Tout le monde sait qu'avocat pénaliste est un métier, mais à la lumière de cette affaire particulière et très actuelle, on comprend que la défense est une tâche aussi fascinante qu'éprouvante. Quelque soit l'intime conviction du magistrat vis-à-vis de son client et des faits qui lui sont reprochés, il n'est pas là pour faire éclater la vérité. Quelle vérité d'ailleurs ? L'Histoire prouve que la sacro-sainte Vérité des uns n'est pas forcément celle des autres. le plus souvent elle s'habille d'une multitude de teintes selon le regard de chacun.
La justice humaine n'étant pas infaillible, le travail de la défense consiste à trouver tout ce qui peut remettre en cause les accusations portées contre le suspect. S'il faut pour cela discréditer la victime présumée, tous les stratagèmes possibles sont employés même s'il faut louvoyer avec les limites de la Loi à ne pas franchir. Il faut donc avoir une capacité incontestable de dissociation intellectuelle, indispensable pour défendre ce que l'on peut appeler communément "l'indéfendable" saupoudré d'une bonne dose de cynisme enrobé d'une incontournable couche de cabotinage. J'avoue avoir été désarçonnée, à plusieurs reprises, par le propos, mais toujours touchée par son honnêteté.
Ce livre représente tout ce que j'aime dans ce genre de littérature. Une intrigue remarquablement addictive d'une efficacité magnétique par son rythme haletant et une mise sous tension sans défaut tout au long du récit. Aborder un sujet maintes fois traité sous un angle totalement différent est très stimulant avec, en prime, les deux membres d'un couple représentant les parties adverses, voila de quoi pimenter judicieusement l'affaire et apporter du renouveau. Honnêtement, j'ai dévoré ce bouquin en une journée, impossible de le lâcher jusqu'à une fin aussi explosive qu'inattendue. Un pur régal !
Je n'ai pas pu m'en arrêter là, je me suis procurée les deux premières aventures de ce brillant avocat charismatique, "

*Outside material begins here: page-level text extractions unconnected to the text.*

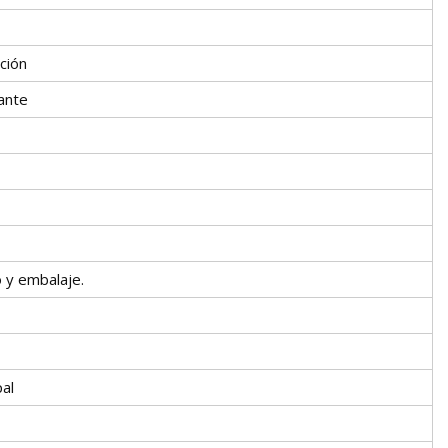
ación
ante
o y embalaje.
al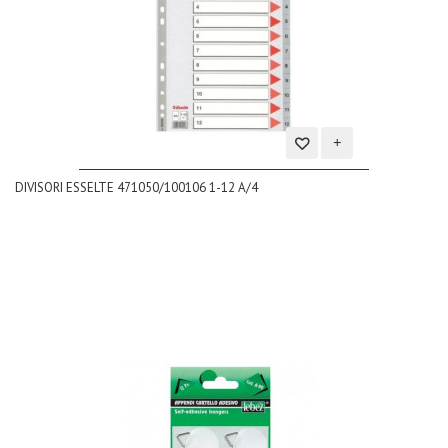
Aggiungi
DIVISORI ESSELTE 471050/100106 1-12 A/4
alla
lista
dei
desideri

Le jeu de la défense" (2018) et "
Jeux de dames" (2020) qui ont subi le même sort avec une joie non dissimulée. Merci Viviane pour cette belle découverte jubilatoire.
Maintenant, j'attends avec impatience un quatrième volet, car je souhaite ardemment voir Maître
David Lucas revêtir sa robe noire pour plaider avec talent et son style inimitable une nouvelle cause perdue comme il a su si bien le faire par trois fois.